O Risco de Dados Protegidos
Algumas dessas IAs paralelas anunciam conformidade com a HIPAA, lei federal que protege informações de saúde identificáveis. No entanto, a linguagem usada levou alguns médicos a acreditarem que é seguro inserir dados protegidos em chatbots para obter respostas mais personalizadas.
Iliana Peters, advogada de saúde, alerta que essa suposição é imprecisa, pois “Conformidade com a HIPAA” não é um termo que qualquer empresa possa usar. Apesar disso, há relatos de que informações de pacientes estão sendo inseridas em bots não autorizados, o que representa um risco de mercantilização de dados.
A IA no Suporte Administrativo e Diagnóstico
Os chatbots também auxiliam na elaboração de anotações de consultas e internações. Essas anotações são cruciais para que toda a equipe de saúde acompanhe o caso do paciente. Dashevsky sugere que ter a IA revisando o histórico pode ser mais seguro do que um humano com tempo limitado tentando juntar todas as peças.
Otimizando Tarefas Burocráticas
O trabalho administrativo consome tempo significativo dos médicos. Um recurso que provou ser um “divisor de águas” são as cartas geradas por IA para companhias de seguros, facilitando autorizações prévias e agilizando o atendimento aos pacientes.
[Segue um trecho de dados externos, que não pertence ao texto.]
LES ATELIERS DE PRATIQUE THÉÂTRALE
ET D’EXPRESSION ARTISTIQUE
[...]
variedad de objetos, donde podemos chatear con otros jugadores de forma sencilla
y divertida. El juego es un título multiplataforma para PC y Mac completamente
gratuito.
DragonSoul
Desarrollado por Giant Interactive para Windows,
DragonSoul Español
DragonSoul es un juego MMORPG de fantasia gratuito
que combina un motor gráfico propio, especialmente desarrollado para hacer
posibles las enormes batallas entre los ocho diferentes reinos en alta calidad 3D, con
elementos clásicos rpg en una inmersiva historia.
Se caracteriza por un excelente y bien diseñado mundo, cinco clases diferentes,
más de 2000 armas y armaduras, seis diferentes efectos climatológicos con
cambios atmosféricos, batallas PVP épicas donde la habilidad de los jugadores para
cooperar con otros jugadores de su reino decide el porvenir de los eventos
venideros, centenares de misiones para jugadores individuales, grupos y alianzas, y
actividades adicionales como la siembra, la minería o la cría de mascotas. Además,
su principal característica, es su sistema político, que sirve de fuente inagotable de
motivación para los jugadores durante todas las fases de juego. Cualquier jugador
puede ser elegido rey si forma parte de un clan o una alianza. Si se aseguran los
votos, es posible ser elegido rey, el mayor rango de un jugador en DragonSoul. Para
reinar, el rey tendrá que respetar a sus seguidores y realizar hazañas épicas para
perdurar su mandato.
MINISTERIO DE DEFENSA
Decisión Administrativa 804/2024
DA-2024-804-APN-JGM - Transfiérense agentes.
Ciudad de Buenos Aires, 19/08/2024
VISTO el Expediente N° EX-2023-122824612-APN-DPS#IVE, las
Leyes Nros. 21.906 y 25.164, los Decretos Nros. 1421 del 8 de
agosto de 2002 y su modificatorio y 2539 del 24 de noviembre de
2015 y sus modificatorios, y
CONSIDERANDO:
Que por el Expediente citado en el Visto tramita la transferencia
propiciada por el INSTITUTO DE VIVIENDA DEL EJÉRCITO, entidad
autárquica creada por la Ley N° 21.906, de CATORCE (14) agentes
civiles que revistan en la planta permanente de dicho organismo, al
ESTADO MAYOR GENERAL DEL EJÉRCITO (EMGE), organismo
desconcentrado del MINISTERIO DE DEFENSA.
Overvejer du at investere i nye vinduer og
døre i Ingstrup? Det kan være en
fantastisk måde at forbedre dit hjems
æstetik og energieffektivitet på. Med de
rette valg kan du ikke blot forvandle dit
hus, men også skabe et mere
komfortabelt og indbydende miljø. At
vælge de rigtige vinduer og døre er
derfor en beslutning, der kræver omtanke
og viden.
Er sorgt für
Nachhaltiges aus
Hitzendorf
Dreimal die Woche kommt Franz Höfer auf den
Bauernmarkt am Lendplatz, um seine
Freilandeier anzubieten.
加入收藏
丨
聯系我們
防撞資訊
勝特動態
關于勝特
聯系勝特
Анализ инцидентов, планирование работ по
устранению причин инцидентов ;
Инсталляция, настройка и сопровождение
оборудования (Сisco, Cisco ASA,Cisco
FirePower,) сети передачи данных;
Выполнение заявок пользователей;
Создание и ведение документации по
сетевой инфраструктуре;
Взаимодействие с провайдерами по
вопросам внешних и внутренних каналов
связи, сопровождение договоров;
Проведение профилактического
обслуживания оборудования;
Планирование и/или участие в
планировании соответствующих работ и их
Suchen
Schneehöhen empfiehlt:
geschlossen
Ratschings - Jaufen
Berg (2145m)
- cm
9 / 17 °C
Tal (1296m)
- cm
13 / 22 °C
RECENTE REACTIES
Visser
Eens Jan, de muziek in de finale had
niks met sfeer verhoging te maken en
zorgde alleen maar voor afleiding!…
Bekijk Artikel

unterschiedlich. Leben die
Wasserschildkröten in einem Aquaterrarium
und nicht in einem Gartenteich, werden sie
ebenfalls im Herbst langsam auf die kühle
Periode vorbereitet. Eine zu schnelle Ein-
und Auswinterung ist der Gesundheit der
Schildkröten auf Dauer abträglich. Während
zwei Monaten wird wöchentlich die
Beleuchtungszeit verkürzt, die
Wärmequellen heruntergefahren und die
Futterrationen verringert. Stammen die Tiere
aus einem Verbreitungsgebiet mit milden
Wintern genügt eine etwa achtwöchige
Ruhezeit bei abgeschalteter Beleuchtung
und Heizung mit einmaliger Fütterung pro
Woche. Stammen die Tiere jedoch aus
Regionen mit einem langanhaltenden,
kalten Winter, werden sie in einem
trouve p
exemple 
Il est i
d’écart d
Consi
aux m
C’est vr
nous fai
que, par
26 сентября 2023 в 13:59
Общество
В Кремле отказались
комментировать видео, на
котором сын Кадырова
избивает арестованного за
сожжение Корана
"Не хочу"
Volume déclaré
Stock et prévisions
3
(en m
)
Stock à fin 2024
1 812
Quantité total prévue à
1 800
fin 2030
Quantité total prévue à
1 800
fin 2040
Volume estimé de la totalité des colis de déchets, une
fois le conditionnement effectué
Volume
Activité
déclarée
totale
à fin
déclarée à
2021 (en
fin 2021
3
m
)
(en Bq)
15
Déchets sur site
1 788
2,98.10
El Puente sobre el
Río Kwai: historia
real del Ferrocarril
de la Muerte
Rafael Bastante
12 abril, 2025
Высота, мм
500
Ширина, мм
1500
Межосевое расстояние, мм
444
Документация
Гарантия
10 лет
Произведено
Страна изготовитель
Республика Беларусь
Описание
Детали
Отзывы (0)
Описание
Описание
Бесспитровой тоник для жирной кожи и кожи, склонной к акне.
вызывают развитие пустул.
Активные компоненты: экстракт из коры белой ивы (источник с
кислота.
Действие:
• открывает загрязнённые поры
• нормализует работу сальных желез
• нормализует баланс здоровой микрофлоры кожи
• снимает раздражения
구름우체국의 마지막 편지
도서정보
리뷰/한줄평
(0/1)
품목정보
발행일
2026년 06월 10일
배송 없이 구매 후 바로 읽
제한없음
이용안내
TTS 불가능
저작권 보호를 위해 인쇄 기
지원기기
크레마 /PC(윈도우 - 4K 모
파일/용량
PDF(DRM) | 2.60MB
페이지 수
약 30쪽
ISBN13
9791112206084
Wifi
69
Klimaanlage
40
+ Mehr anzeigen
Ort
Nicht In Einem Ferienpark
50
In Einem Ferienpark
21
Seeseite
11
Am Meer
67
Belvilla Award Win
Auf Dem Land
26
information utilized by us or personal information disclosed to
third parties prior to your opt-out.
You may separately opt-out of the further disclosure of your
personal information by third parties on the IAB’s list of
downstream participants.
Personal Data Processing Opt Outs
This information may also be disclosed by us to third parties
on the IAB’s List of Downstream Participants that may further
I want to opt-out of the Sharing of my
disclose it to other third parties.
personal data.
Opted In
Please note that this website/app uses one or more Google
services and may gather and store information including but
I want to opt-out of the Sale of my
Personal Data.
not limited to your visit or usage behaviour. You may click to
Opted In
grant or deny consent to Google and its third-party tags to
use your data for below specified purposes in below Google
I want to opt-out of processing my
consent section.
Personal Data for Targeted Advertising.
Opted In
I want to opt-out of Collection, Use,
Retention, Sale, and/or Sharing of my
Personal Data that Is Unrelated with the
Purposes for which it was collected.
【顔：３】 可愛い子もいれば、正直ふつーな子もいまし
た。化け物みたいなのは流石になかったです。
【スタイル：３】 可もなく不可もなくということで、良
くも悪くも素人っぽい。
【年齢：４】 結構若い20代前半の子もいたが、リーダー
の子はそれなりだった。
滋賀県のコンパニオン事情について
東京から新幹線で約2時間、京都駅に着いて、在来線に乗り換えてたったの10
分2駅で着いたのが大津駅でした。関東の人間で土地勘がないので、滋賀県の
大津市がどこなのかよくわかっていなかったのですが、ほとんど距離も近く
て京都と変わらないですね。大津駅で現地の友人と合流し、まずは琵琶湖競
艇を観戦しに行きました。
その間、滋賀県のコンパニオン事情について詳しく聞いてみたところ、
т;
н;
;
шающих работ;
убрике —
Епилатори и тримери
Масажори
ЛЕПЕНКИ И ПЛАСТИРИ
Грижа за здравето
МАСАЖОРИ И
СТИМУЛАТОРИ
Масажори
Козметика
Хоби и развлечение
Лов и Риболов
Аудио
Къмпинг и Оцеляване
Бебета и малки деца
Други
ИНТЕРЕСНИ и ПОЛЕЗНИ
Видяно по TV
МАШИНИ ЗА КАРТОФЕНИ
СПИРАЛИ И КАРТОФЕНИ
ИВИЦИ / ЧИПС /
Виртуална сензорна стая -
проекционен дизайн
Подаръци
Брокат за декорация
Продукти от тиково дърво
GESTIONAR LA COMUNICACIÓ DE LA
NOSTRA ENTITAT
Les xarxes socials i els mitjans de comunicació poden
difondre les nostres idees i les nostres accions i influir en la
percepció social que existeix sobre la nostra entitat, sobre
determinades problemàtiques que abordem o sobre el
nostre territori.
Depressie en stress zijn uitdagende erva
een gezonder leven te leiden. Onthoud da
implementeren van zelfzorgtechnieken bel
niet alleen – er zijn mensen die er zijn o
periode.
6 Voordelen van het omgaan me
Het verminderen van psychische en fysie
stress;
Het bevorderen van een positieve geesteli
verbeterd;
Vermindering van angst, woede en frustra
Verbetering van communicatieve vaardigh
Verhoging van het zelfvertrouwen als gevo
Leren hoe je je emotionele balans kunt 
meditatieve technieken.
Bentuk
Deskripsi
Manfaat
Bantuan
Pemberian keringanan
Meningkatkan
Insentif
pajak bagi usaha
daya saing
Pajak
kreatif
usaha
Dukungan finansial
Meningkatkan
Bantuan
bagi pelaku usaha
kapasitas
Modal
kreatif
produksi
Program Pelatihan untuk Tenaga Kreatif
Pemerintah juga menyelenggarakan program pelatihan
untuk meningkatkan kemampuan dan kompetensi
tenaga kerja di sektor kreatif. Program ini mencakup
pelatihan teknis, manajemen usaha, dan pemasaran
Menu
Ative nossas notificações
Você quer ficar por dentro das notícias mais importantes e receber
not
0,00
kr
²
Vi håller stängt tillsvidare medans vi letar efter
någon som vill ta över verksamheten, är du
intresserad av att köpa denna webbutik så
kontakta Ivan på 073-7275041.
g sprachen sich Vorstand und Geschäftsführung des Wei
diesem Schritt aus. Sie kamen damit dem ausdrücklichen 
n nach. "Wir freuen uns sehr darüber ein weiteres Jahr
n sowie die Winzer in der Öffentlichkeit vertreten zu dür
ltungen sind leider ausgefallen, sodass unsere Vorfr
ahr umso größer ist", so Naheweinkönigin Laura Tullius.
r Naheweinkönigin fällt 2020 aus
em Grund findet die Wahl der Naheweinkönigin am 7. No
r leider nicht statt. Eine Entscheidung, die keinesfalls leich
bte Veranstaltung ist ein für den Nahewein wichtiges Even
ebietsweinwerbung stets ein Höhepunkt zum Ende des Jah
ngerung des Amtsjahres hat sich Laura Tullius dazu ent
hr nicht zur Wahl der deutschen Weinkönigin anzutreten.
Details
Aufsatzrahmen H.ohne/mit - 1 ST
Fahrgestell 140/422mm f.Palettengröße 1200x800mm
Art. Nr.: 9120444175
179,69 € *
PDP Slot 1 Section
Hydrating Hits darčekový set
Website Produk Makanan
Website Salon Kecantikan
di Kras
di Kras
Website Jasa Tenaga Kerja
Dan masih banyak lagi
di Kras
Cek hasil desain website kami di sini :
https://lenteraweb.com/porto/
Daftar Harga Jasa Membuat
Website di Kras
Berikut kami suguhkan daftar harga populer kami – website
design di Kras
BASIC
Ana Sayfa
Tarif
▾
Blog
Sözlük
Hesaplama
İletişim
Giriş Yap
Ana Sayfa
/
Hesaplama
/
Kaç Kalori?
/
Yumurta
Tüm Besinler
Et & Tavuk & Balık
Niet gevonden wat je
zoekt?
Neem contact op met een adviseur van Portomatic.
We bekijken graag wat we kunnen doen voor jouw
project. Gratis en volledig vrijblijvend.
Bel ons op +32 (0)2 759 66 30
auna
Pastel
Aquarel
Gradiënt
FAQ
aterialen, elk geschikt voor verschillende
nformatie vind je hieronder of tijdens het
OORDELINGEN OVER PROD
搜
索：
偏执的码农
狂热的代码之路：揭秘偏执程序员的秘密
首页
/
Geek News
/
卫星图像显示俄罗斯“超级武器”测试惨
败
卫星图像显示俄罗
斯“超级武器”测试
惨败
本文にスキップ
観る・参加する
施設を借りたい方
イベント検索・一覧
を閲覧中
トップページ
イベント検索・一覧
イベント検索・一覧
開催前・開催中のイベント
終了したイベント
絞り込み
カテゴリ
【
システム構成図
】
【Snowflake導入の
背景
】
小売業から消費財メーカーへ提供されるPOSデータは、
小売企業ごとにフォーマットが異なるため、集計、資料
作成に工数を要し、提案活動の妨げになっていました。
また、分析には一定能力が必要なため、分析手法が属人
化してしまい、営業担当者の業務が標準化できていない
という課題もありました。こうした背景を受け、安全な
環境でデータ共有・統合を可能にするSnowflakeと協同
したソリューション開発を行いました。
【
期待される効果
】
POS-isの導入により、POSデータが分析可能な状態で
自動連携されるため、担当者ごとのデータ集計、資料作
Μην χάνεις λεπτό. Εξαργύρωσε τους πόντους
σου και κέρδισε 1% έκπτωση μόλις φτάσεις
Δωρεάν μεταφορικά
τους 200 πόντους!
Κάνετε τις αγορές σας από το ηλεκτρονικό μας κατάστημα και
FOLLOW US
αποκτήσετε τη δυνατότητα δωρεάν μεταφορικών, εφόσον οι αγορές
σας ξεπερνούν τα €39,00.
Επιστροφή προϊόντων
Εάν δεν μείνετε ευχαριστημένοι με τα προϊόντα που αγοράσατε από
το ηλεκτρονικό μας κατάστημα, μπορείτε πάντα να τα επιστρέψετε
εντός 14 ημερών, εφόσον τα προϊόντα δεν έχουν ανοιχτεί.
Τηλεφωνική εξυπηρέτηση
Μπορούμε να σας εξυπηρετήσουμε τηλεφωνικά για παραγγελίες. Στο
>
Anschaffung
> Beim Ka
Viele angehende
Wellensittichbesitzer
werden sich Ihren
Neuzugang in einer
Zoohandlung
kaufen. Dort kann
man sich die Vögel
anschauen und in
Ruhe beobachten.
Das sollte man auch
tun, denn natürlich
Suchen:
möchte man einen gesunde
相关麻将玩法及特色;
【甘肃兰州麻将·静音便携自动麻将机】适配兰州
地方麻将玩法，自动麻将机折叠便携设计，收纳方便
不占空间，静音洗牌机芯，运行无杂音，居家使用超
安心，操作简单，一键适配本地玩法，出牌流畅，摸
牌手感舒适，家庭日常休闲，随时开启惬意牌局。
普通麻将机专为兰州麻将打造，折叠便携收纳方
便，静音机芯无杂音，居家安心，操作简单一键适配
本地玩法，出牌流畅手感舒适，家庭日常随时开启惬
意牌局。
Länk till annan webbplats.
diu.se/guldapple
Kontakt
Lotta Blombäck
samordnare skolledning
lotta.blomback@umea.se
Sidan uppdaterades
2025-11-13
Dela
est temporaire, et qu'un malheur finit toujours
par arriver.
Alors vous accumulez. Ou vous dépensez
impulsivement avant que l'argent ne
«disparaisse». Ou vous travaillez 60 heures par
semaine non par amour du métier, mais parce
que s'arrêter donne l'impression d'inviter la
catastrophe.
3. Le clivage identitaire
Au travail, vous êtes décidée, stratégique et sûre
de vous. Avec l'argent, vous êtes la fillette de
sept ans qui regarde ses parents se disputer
Para auxiliar no diagnóstico, estudantes e médicos utilizam os bots para construir listas de possíveis diagnósticos. Evan Patel, estudante de medicina, relata que os chatbots ajudam a orientar sobre as diversas possibilidades a serem consideradas.
Conclusão: O Papel Humano Insubstituível na Medicina
A maioria dos profissionais entrevistados utiliza chatbots médicos de IA e enxerga essas ferramentas como um alívio para tarefas cognitivas e administrativas. Contudo, as preocupações com a privacidade permanecem válidas, pois erros e imprecisões podem ocorrer.
Os especialistas alertam que a IA não é mágica e que sua variabilidade nas respostas demonstra suas limitações. A medicina opera em camadas: fluxos de trabalho, conhecimento e expertise. A IA está transformando as duas primeiras, mas a camada da expertise — aplicar o conhecimento a um contexto de vida único — é o que realmente define a medicina e é algo que as máquinas ainda não conseguem replicar.